Monday, October 07, 2013

Top 100: '80s Horror! (#90-81)



Before we get into the next ten, I wanted to share a top 50 list that Alex Jackson, whose writing on movies at Film Freak Central and his blog I Vidded It On the Screen largely inspired me to start this blog, assembled in response to this one. While I mentioned in my first post that I've expanded my definition of horror to include movies that blend genres, Alex's is truly expansive, including movies like Blood Simple, Blue Velvet and River's Edge. As I love all of those movies and they're all frightening in their way, it got me thinking about why I didn't think to expand my definition of horror to include those.
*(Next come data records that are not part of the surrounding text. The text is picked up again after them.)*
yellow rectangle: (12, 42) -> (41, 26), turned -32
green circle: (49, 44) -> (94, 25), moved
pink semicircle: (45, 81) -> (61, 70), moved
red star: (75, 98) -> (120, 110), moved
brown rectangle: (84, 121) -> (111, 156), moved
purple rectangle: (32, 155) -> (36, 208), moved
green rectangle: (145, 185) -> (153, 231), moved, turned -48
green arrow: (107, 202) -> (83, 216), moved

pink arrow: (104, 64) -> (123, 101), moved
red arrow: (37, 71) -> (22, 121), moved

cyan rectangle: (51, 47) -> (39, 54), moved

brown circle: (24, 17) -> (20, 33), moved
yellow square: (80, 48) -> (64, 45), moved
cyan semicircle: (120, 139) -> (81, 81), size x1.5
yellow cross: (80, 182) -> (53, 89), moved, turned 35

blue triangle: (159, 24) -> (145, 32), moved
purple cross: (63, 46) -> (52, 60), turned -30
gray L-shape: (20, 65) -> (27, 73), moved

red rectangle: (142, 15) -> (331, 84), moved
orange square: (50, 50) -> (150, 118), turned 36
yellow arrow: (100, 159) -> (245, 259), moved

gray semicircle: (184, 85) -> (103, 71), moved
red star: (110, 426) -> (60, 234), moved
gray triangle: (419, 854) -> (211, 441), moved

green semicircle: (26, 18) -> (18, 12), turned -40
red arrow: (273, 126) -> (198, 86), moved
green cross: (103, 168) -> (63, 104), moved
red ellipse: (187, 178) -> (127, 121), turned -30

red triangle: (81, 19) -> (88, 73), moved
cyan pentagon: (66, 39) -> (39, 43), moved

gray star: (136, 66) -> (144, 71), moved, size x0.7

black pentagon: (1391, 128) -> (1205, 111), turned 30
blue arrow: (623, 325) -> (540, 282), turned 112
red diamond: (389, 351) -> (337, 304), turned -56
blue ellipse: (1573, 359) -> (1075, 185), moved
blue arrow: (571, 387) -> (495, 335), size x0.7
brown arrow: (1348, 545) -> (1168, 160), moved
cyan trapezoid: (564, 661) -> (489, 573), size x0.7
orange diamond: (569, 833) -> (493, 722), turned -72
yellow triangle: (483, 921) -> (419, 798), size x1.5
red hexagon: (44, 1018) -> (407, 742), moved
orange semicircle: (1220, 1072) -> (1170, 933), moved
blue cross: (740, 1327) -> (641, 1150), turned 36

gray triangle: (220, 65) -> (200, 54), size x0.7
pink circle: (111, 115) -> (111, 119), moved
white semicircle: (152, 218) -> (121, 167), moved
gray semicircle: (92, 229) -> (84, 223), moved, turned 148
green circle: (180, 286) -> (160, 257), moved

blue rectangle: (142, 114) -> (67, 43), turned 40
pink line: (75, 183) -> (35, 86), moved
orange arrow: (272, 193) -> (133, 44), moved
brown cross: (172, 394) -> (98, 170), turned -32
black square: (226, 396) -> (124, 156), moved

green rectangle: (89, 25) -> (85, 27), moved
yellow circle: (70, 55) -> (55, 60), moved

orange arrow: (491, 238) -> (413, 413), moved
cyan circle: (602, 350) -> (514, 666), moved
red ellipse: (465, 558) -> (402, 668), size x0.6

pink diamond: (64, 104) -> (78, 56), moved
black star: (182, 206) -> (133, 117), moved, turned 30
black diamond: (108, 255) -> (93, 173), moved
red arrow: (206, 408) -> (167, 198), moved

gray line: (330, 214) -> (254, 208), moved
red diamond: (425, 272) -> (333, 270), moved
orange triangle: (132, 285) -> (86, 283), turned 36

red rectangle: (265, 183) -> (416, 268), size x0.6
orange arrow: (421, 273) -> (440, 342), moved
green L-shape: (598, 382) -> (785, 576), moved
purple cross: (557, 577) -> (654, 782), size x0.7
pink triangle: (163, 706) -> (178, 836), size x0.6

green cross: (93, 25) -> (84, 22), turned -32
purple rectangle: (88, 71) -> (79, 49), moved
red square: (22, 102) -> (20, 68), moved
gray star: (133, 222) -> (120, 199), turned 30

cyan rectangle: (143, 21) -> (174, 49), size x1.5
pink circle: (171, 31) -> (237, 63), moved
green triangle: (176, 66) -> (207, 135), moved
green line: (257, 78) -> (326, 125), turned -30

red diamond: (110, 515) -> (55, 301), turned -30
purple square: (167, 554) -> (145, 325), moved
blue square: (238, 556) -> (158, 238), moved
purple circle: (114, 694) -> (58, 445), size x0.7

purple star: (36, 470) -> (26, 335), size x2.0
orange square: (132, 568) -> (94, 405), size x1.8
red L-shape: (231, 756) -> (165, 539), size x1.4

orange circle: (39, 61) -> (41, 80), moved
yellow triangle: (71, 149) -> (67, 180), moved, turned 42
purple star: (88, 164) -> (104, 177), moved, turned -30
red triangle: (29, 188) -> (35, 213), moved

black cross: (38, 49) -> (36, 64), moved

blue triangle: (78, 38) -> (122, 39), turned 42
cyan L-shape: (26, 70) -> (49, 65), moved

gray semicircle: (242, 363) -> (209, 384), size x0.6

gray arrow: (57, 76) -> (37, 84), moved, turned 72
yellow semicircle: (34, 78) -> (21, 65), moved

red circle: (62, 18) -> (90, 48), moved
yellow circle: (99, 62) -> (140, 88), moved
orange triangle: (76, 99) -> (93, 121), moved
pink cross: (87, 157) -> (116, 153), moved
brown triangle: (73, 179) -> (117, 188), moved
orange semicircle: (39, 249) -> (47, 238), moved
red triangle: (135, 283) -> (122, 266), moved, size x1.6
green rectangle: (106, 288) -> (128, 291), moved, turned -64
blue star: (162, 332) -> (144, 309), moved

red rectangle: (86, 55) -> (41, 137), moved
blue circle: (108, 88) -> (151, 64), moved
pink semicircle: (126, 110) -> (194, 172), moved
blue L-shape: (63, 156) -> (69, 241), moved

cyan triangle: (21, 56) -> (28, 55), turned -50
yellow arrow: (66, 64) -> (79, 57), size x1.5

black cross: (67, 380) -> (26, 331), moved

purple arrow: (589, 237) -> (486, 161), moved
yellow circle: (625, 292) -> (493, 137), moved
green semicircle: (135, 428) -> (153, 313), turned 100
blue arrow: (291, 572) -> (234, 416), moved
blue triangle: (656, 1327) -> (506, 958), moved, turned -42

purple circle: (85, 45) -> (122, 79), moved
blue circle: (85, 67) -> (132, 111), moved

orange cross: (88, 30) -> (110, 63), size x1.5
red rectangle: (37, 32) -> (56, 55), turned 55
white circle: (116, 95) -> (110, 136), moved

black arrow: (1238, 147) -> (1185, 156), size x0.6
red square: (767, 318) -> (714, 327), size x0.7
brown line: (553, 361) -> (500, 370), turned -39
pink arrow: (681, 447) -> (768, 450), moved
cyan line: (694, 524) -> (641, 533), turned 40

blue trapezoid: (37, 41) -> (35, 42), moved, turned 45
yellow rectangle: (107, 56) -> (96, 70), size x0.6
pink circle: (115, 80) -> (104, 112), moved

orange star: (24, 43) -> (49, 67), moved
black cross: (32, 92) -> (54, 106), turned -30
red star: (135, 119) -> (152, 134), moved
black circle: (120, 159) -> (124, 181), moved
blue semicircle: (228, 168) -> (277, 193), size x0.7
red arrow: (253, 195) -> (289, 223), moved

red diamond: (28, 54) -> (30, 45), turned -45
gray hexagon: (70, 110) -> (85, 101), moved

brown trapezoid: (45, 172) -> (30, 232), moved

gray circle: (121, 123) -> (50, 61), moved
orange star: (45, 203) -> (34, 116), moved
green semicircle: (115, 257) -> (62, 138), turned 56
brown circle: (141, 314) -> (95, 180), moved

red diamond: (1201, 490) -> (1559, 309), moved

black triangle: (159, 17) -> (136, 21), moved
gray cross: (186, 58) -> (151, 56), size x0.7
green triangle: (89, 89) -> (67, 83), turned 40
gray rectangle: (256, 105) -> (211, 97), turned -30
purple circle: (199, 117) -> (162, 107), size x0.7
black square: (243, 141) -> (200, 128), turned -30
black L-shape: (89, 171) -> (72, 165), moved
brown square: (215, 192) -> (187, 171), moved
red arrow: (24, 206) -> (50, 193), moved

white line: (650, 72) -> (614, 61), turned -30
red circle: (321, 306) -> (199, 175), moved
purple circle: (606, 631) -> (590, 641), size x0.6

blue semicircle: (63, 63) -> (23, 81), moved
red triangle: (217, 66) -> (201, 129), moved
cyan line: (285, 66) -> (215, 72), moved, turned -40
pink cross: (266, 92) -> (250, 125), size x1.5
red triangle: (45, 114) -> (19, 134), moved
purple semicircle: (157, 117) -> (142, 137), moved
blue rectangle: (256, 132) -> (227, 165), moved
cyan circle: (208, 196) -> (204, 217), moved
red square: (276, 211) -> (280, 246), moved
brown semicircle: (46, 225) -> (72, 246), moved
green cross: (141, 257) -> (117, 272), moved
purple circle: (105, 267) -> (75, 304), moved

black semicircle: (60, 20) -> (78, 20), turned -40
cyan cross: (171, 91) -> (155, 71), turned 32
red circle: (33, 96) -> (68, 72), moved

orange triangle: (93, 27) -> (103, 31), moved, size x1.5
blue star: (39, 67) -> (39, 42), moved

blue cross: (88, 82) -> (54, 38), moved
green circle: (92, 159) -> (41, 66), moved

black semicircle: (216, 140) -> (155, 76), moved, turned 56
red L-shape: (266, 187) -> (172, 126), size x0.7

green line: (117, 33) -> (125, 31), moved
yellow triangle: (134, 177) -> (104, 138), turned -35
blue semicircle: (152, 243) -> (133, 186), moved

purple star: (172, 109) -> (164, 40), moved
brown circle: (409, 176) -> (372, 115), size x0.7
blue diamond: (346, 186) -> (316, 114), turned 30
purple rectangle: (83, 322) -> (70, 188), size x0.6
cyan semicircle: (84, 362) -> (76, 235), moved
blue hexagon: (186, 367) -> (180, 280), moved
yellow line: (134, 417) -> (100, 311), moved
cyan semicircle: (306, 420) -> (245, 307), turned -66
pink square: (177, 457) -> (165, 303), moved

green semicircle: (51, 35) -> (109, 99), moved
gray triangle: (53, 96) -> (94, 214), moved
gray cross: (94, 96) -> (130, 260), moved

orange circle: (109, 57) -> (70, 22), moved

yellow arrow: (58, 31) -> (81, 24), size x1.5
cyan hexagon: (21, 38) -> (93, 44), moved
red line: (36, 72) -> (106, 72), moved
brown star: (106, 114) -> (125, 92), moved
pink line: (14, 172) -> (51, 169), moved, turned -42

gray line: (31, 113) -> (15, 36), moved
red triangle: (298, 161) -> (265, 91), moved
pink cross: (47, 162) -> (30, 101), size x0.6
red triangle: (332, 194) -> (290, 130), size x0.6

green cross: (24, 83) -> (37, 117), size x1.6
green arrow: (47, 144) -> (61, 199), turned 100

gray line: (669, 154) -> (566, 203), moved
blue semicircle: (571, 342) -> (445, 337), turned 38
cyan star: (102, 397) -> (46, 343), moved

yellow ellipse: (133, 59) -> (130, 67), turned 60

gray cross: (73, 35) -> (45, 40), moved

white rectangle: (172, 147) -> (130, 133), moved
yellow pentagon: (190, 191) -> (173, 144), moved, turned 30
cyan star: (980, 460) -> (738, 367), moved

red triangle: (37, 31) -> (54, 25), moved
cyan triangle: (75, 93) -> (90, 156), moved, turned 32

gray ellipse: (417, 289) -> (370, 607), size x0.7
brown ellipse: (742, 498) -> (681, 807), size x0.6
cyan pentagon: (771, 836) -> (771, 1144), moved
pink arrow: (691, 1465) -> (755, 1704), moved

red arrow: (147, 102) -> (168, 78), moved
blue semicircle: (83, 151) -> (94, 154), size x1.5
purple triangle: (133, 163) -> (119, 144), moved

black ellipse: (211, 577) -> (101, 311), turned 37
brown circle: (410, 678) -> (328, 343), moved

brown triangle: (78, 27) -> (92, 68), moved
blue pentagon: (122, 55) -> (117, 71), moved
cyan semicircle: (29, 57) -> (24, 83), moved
I think it's partly because the way I define genre - and why I usually don't bother trying to categorize movies in that way - has more to do with how they make me feel than anything else. All of those movies are frightening, but either they're a more cerebral kind of fear or, in the case of Blue Velvet, the horror is put in a sensual context that (quite brilliantly) confuses my emotional response to it, making me feel less afraid than exhilarated. But Alex's list is a welcome reminder of how far horror can extend beyond ghosts and goblins, and I have to give Alex particular credit for including The 'burbs, a movie I love and nearly included but decided that, even for a horror-comedy, it was a bit too gentle to include. But its place on Alex's list makes me want to rewatch it through the lens of horror and see what I find.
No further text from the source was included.